Individually for the Gophers, there aren't many players to call out for good games or bad. This was a disaster the entire team should bear responsibility for. A couple individual notes, though. Colton Iverson in 13 minutes found a way to turn the ball over 4 times. The sophomore has to be more responsible with the basketball. Seniors Damian Johnson and Lawrence Westbrook should be looked at to carry this team when things aren't going well. Neither was the team-leader they needed to be. Blake Hoffarber disappeared again on the road. And many of the reserves proved to be non-factors.

It was interesting to see that Tubby Smith reverted to his even distribution of playing time just two games removed from changing that philosophy against Michigan State. Ten players played at least 11 minutes. Devron Bostick's 12 minutes were particularly unproductive.

Perhaps only Rodney Williams' 20 minutes off the bench were deserved. WIlliams led the team with 13 points on 5 for 6 shooting. He also used his athleticism to complete on the glass. There, it took awhile, but I found one positive from the game.

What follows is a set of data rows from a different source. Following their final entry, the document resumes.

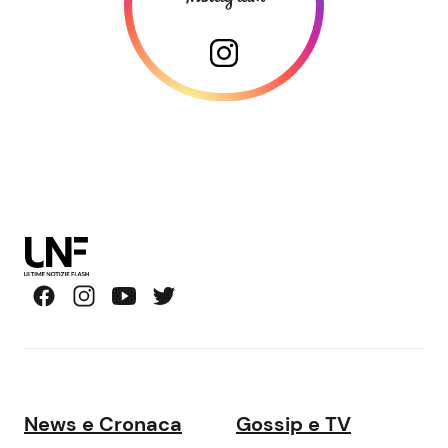
News e Cronaca
Gossip e TV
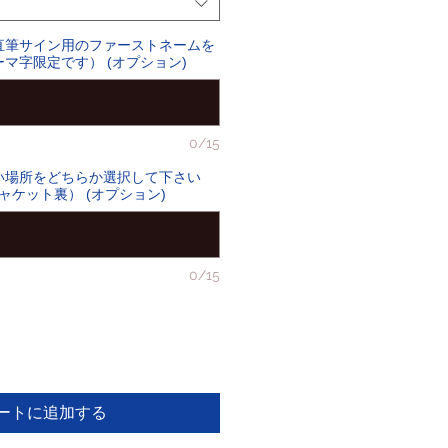
直筆サイン用のファーストネームを
マ字限定です） (オプション)
0/15
い場所をどちらか選択して下さい
ジャケット裏） (オプション)
0/15
ートに追加する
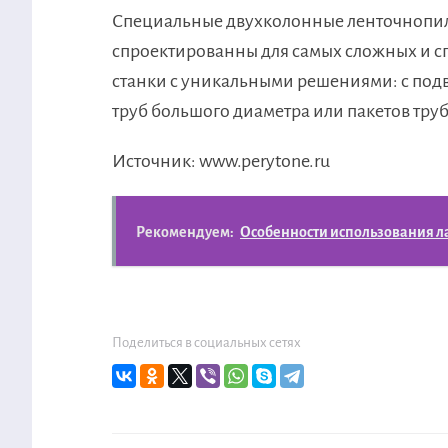
Специальные двухколонные ленточнопил
спроектированны для самых сложных и с
станки с уникальными решениями: с под
труб большого диаметра или пакетов труб
Источник: www.perytone.ru
Рекомендуем:
Особенности использования л
Поделиться в социальных сетях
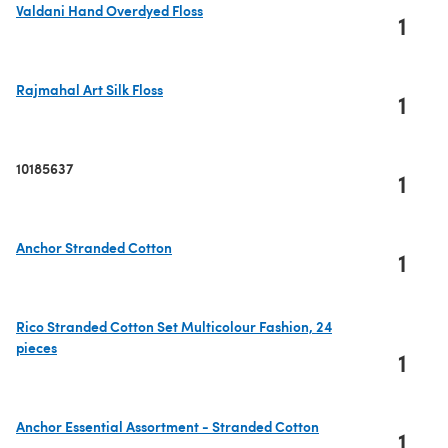
Valdani Hand Overdyed Floss
1
(s'ouvre dans un nouvel onglet)
Rajmahal Art Silk Floss
1
(s'ouvre dans un nouvel onglet)
10185637
1
Anchor Stranded Cotton
1
(s'ouvre dans un nouvel onglet)
Rico Stranded Cotton Set Multicolour Fashion, 24
pieces
1
(s'ouvre dans un nouvel onglet)
Anchor Essential Assortment - Stranded Cotton
1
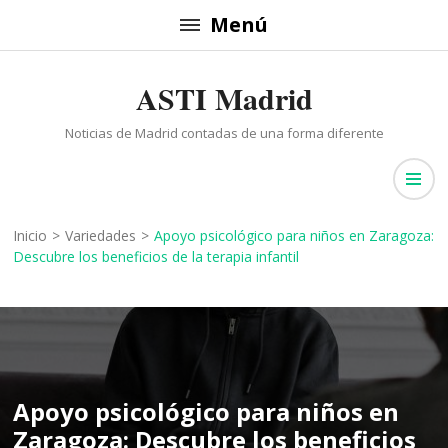
Saltar
Menú
al
contenido
ASTI Madrid
(presiona
la
Noticias de Madrid contadas de una forma diferente
tecla
Intro)
Inicio
>
Variedades
>
Apoyo psicológico para niños en Zaragoza:
Descubre los beneficios de la terapia infantil
Apoyo psicológico para niños en
Zaragoza: Descubre los beneficios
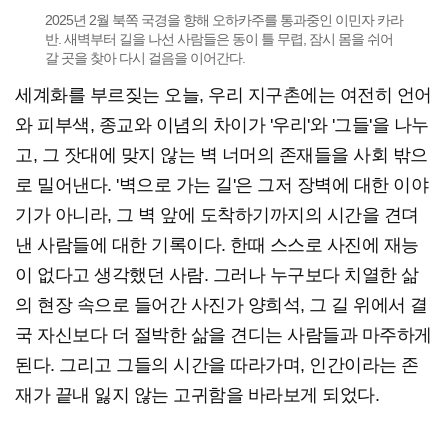
2025년 2월 북쪽 국경을 향해 오하카주를 통과중인 이민자 카라
반. 새벽부터 길을 나선 사람들은 동이 틀 무렵, 잠시 몸을 쉬어
갈 곳을 찾아 다시 걸음을 이어간다.
세계화를 부르짖는 오늘, 우리 지구촌에는 여전히 언어
와 피부색, 종교와 이념의 차이가 '우리'와 '그들'을 나누
고, 그 잣대에 맞지 않는 벽 너머의 존재들을 사회 밖으
로 밀어낸다. '벽으로 가는 길'은 그저 장벽에 대한 이야
기가 아니라, 그 벽 앞에 도착하기까지의 시간을 견뎌
낸 사람들에 대한 기록이다. 한때 스스로 사진에 재능
이 없다고 생각했던 사람. 그러나 누구보다 치열한 삶
의 현장 속으로 들어간 사진가 양희석, 그 길 위에서 결
국 자신보다 더 절박한 삶을 견디는 사람들과 마주하게
된다. 그리고 그들의 시간을 따라가며, 인간이라는 존
재가 끝내 잃지 않는 고귀함을 바라보게 되었다.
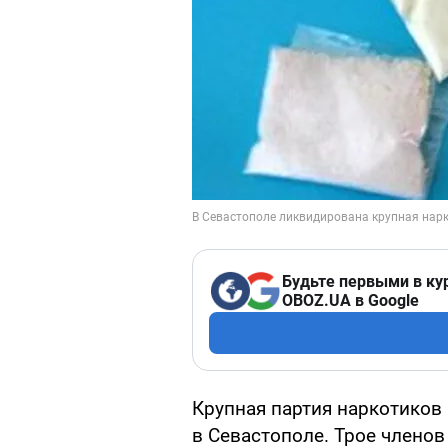
Будьте первыми в ку
OBOZ.UA в Google
Крупная партия наркотиков
в Севастополе. Трое члено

One another note, Bryant Allen made his Minnesota debut and played one minute late in the second half once the game was far out of reach. Like many of you, I had moved on to other Sunday afternoon activities by the time the two-sport Allen made his entrance. Considering this game was over at halftime, Allen probably could have played more minutes to at least see what he's capable of.

Regardless, the Gophers were thoroughly whipped in Columbus. Had this game been played at Williams Arena, the home crowd would have had every right to boo this team off the floor.

While there is time left to make a run at an NCAA Tournament bid, this team on Sunday looked to be little more than a team destined for a one-and-done bid in the NIT.